Optimizing your workforce for the future: How health systems find the balance between workforce health and financial sustainability

With the healthcare workforce under duress, health systems are focused on retention by investing in their people and thinking about how to provide services with reduced staff if necessary. 

During a May 19 webinar hosted by Becker's Hospital Review and sponsored by The Chartis Group, experts discussed changes in the healthcare employment market and how health systems are adapting. Panelists were:

  • Mike Browning, CFO, OhioHealth in Columbus
  • Wayne Frangesch, Chief Human Resources Officer, HonorHealth in Phoenix
  • Pam Damsky, Director and Performance Practice Leader, The Chartis Group
  • Rob Gamble, Director and Performance Practice Leader, The Chartis Group

Four takeaways: 

1. Health systems face a challenging workforce landscape, with existing workforce trends accelerated by the COVID-19 pandemic. "Workforce has been a challenge for providers since before the pandemic," Ms. Damsky said, noting that healthcare turnover rates have steadily increased from 15% in 2016 to 19% in 2019 - and that the pandemic has driven many healthcare workers to consider leaving the field after spending extended shifts working in high-stress environments with consistent exposure to traumatic circumstances. Health systems face challenges reopening the same number of beds due to lack of staff. "There have been estimates that the costs for burnout-related nursing turnover are $14 billion," Ms. Damsky said.

2. Health systems will spend the next several years trying to get ahead of labor shortfalls. Health system leaders' concerns center on managing staffing levels and employee engagement. Putting in workforce strategies today to invest in people's physical, mental and financial wellbeing can head off future problems. "If we have the right strategies today and over the next three years, our challenges will not be as severe," Mr. Browning said.

This employment cycle is not expected to change in the near term, given population growth in markets like Phoenix. HonorHealth is considering process improvements, automation, predictive staffing analyses and leveraging telehealth to maintain services. A network float pool that staffs different sites based on need has been an effective tool, minimizing the costly use of agencies. Investing in the pipeline of future workers is another element. "We're always looking at growth, but we have to understand people drive that growth," Mr. Frangesch said.
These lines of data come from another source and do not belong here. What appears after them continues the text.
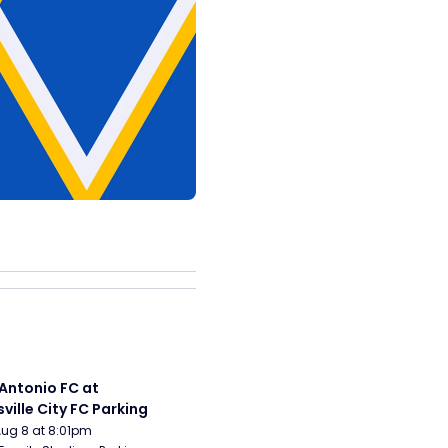
Antonio FC at 
sville City FC Parking
Aug 8 at 8:01pm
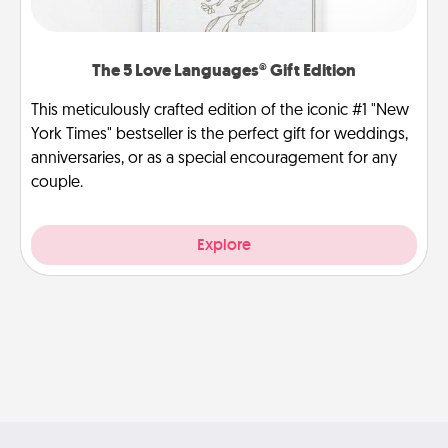
The 5 Love Languages® Gift Edition
This meticulously crafted edition of the iconic #1 "New
York Times" bestseller is the perfect gift for weddings,
anniversaries, or as a special encouragement for any
couple.
Explore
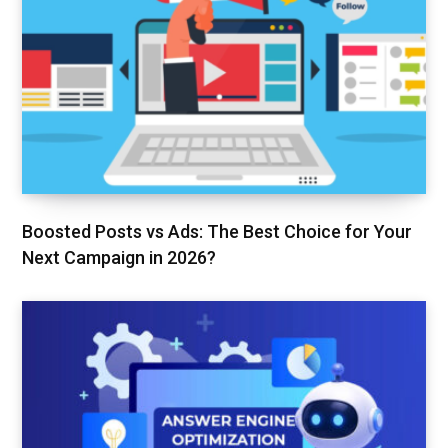
Boosted Posts vs Ads: The Best Choice for Your
Next Campaign in 2026?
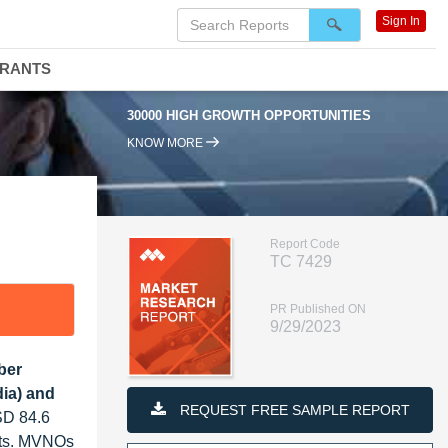
Sign In
DRANTS
30000 HIGH GROWTH OPPORTUNITIES
KNOW MORE
Report Code
TC 7429
PR Published ON
9/29/2023
ber
dia) and
REQUEST FREE SAMPLE REPORT
SD 84.6
kets. MVNOs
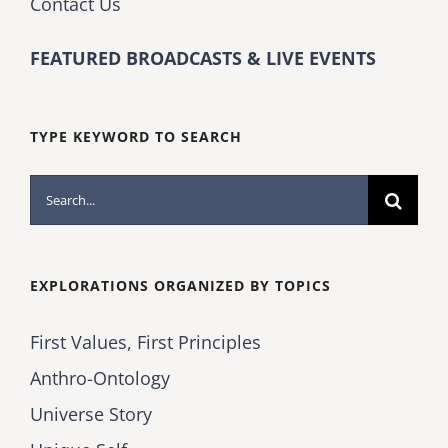
Contact Us
FEATURED BROADCASTS & LIVE EVENTS
TYPE KEYWORD TO SEARCH
Search
for:
EXPLORATIONS ORGANIZED BY TOPICS
First Values, First Principles
Anthro-Ontology
Universe Story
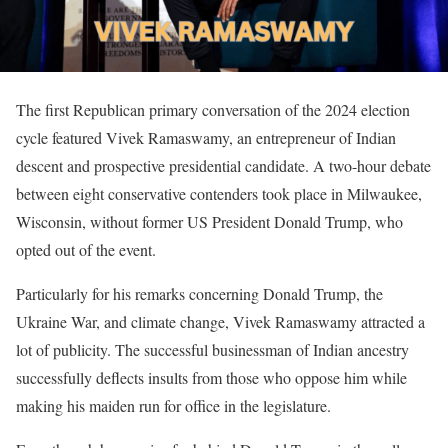
The first Republican primary conversation of the 2024 election
cycle featured Vivek Ramaswamy, an entrepreneur of Indian
descent and prospective presidential candidate. A two-hour debate
between eight conservative contenders took place in Milwaukee,
Wisconsin, without former US President Donald Trump, who
opted out of the event.
Particularly for his remarks concerning Donald Trump, the
Ukraine War, and climate change, Vivek Ramaswamy attracted a
lot of publicity. The successful businessman of Indian ancestry
successfully deflects insults from those who oppose him while
making his maiden run for office in the legislature.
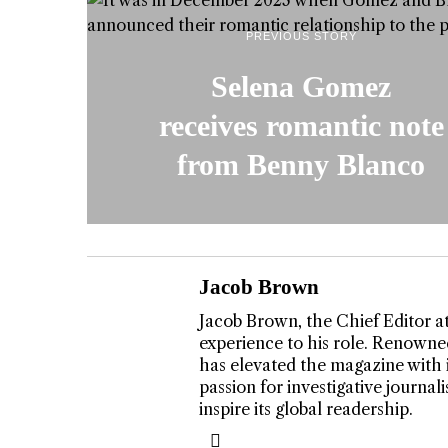
PREVIOUS STORY
Selena Gomez
receives romantic note
from Benny Blanco
Jacob Brown
Jacob Brown, the Chief Editor a
experience to his role. Renowned
T DOGGIN
has elevated the magazine with 
TWIST AT
passion for investigative journa
inspire its global readership.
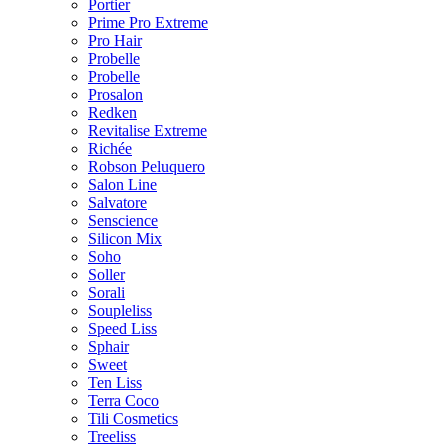
Portier
Prime Pro Extreme
Pro Hair
Probelle
Probelle
Prosalon
Redken
Revitalise Extreme
Richée
Robson Peluquero
Salon Line
Salvatore
Senscience
Silicon Mix
Soho
Soller
Sorali
Soupleliss
Speed Liss
Sphair
Sweet
Ten Liss
Terra Coco
Tili Cosmetics
Treeliss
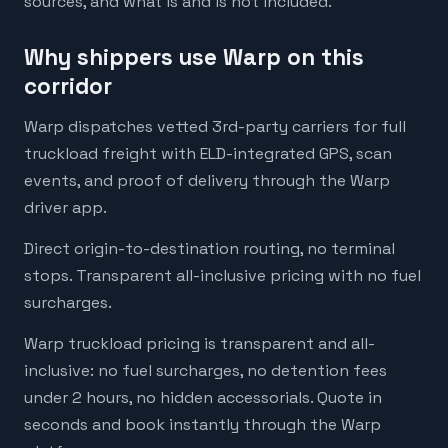
sources, and what is and is not included.
Why shippers use Warp on this
corridor
Warp dispatches vetted 3rd-party carriers for full
truckload freight with ELD-integrated GPS, scan
events, and proof of delivery through the Warp
driver app.
Direct origin-to-destination routing, no terminal
stops. Transparent all-inclusive pricing with no fuel
surcharges.
Warp truckload pricing is transparent and all-
inclusive: no fuel surcharges, no detention fees
under 2 hours, no hidden accessorials. Quote in
seconds and book instantly through the Warp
3. The increase in remote work is changing the competitive landscape. As many nonclinical positions have shifted to remote work, competition for talent has become national. This cuts both ways. Health systems now can seek talent nationally, but also find that their staff are being recruited nationally. Employers need to "develop and train leaders to manage a remote workforce," Mr. Frangesch said, since leaders are a proven factor in retention.

4. Investing in the workforce does not require sacrificing fiscal health. Health systems continually balance their mission with financial viability. "Margin is important, but the values in the organization's mission are more important," Mr. Browning said. OhioHealth is reorienting to spend on employees as an investment, similar to how capital spending is treated. To make this investment, OhioHealth is reallocating its budget. "We're not doing it at the expense of the margin," Mr. Browning said. "We're taking some of the nonessential expenses out of the system and putting it into people."